Long-ranged gates in quantum computation architectures with limited connectivity

TL;DR

This paper presents a scalable quantum computing architecture using limited connectivity, enabling efficient long-range entanglement and parallel two-qubit gates with minimal overhead, suitable for current superconducting systems.

Contribution

It introduces a novel architecture that combines data and entanglement qubits to generate long-range entanglement efficiently with minimal circuit rounds.

Findings

Achieves $O(\sqrt n)$ simultaneous long-range two-qubit gates.

Requires only one round of nearest-neighbor gates and mid-circuit measurements.

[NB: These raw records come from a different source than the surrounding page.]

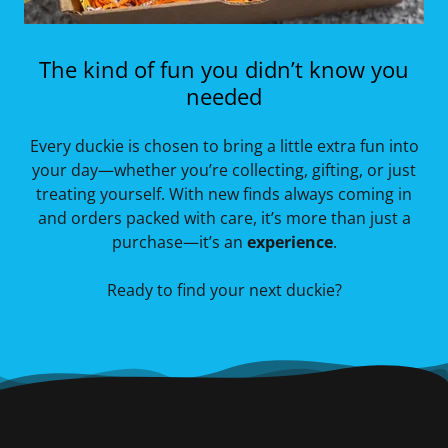
The kind of fun you didn’t know you
needed
Every duckie is chosen to bring a little extra fun into
your day—whether you’re collecting, gifting, or just
treating yourself. With new finds always coming in
and orders packed with care, it’s more than just a
purchase—it’s an
experience
.
Ready to find your next duckie?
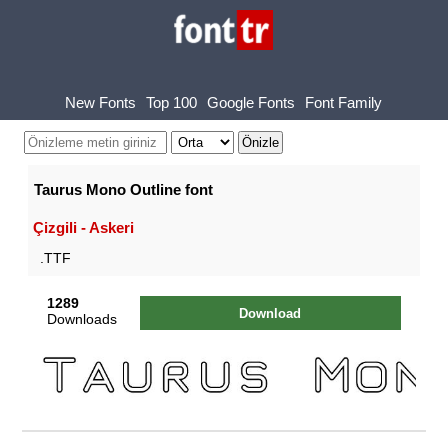
New Fonts
Top 100
Google Fonts
Font Family
Taurus Mono Outline font
Çizgili - Askeri
.TTF
1289
Download
Downloads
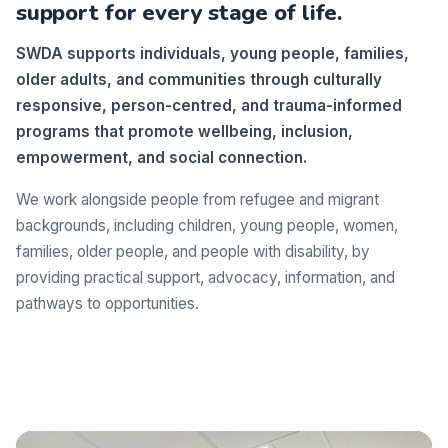
support for every stage of life.
SWDA supports individuals, young people, families,
older adults, and communities through culturally
responsive, person-centred, and trauma-informed
programs that promote wellbeing, inclusion,
empowerment, and social connection.
We work alongside people from refugee and migrant
backgrounds, including children, young people, women,
families, older people, and people with disability, by
providing practical support, advocacy, information, and
pathways to opportunities.
Make a difference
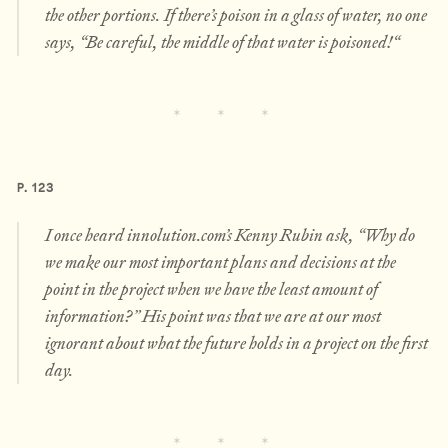
the other portions. If there’s poison in a glass of water, no one
says, “Be careful, the middle of that water is poisoned!“
P. 123
I once heard innolution.com’s Kenny Rubin ask, “Why do
we make our most important plans and decisions at the
point in the project when we have the least amount of
information?” His point was that we are at our most
ignorant about what the future holds in a project on the first
day.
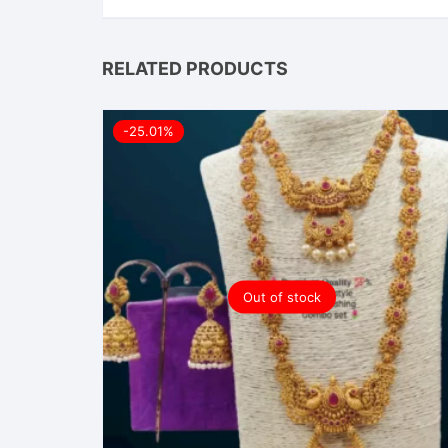
RELATED PRODUCTS
-25.01%
Out of stock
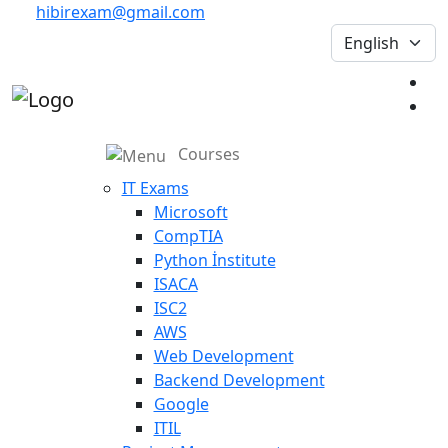
hibirexam@gmail.com
Courses
IT Exams
Microsoft
CompTIA
Python İnstitute
ISACA
ISC2
AWS
Web Development
Backend Development
Google
ITIL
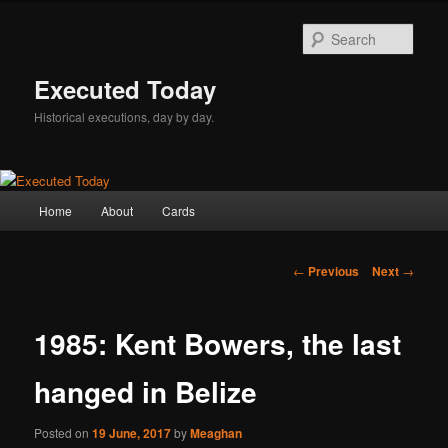
Skip
to
Sear
primary
content
Executed Today
Historical executions, day by day.
Main
Home
About
Cards
menu
Post
←
Previous
Next
→
navigation
1985: Kent Bowers, the last
hanged in Belize
Posted on
19 June, 2017
by
Meaghan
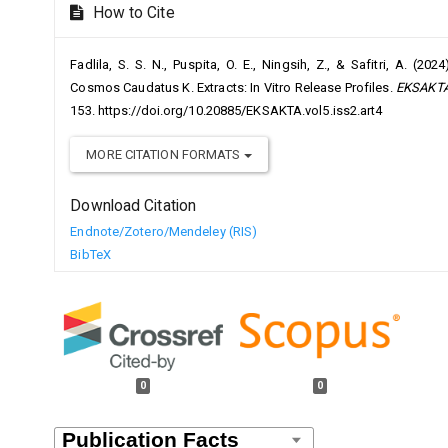
How to Cite
Fadlila, S. S. N., Puspita, O. E., Ningsih, Z., & Safitri, A. (
Cosmos Caudatus K. Extracts: In Vitro Release Profiles.
EKSAKTA:
153. https://doi.org/10.20885/EKSAKTA.vol5.iss2.art4
MORE CITATION FORMATS
Download Citation
Endnote/Zotero/Mendeley (RIS)
BibTeX
0
0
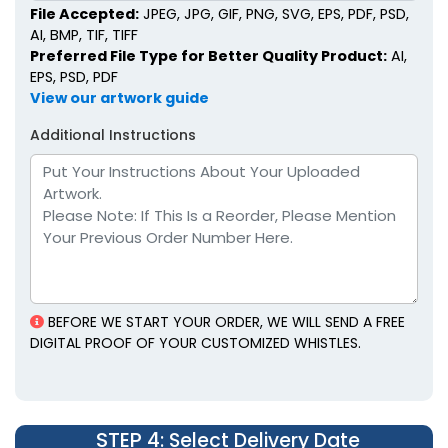
File Accepted:
JPEG, JPG, GIF, PNG, SVG, EPS, PDF, PSD,
AI, BMP, TIF, TIFF
Preferred File Type for Better Quality Product:
AI,
EPS, PSD, PDF
View our artwork guide
Additional Instructions
BEFORE WE START YOUR ORDER, WE WILL SEND A FREE
DIGITAL PROOF OF YOUR CUSTOMIZED WHISTLES.
STEP 4
: Select Delivery Date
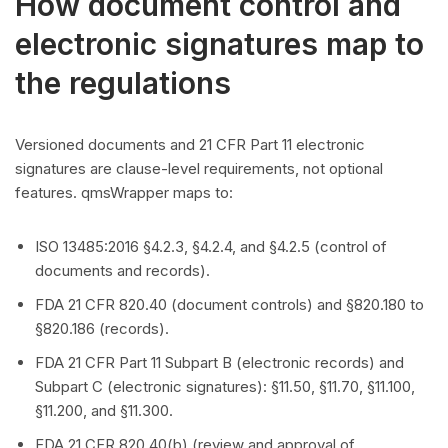
How document control and
electronic signatures map to
the regulations
Versioned documents and 21 CFR Part 11 electronic
signatures are clause-level requirements, not optional
features. qmsWrapper maps to:
ISO 13485:2016 §4.2.3, §4.2.4, and §4.2.5 (control of
documents and records).
FDA 21 CFR 820.40 (document controls) and §820.180 to
§820.186 (records).
FDA 21 CFR Part 11 Subpart B (electronic records) and
Subpart C (electronic signatures): §11.50, §11.70, §11.100,
§11.200, and §11.300.
FDA 21 CFR 820.40(b) (review and approval of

Applicable to existing superconducting quantum architectures with constant overhead.

Abstract

We propose a quantum computation architecture based on geometries with nearest-neighbor interactions, including e.g. planar structures. We show how to efficiently split the role of qubits into data and entanglement-generation qubits. Multipartite entangled states, e.g. 2D cluster states, are generated among the latter, and flexibly transformed via mid-circuit measurements to multiple, long-ranged Bell states, which are used to perform several two-qubit gates in parallel on data qubits. We introduce planar architectures with $n$ data and $n$ auxiliary qubits that allow one to perform $O(\sqrt n)$ long-ranged two-qubit gates simultaneously, with only one round of nearest neighbor gates and one round of mid-circuit measurements. We also show that our approach is applicable in existing superconducting quantum computation architectures, with only a constant overhead.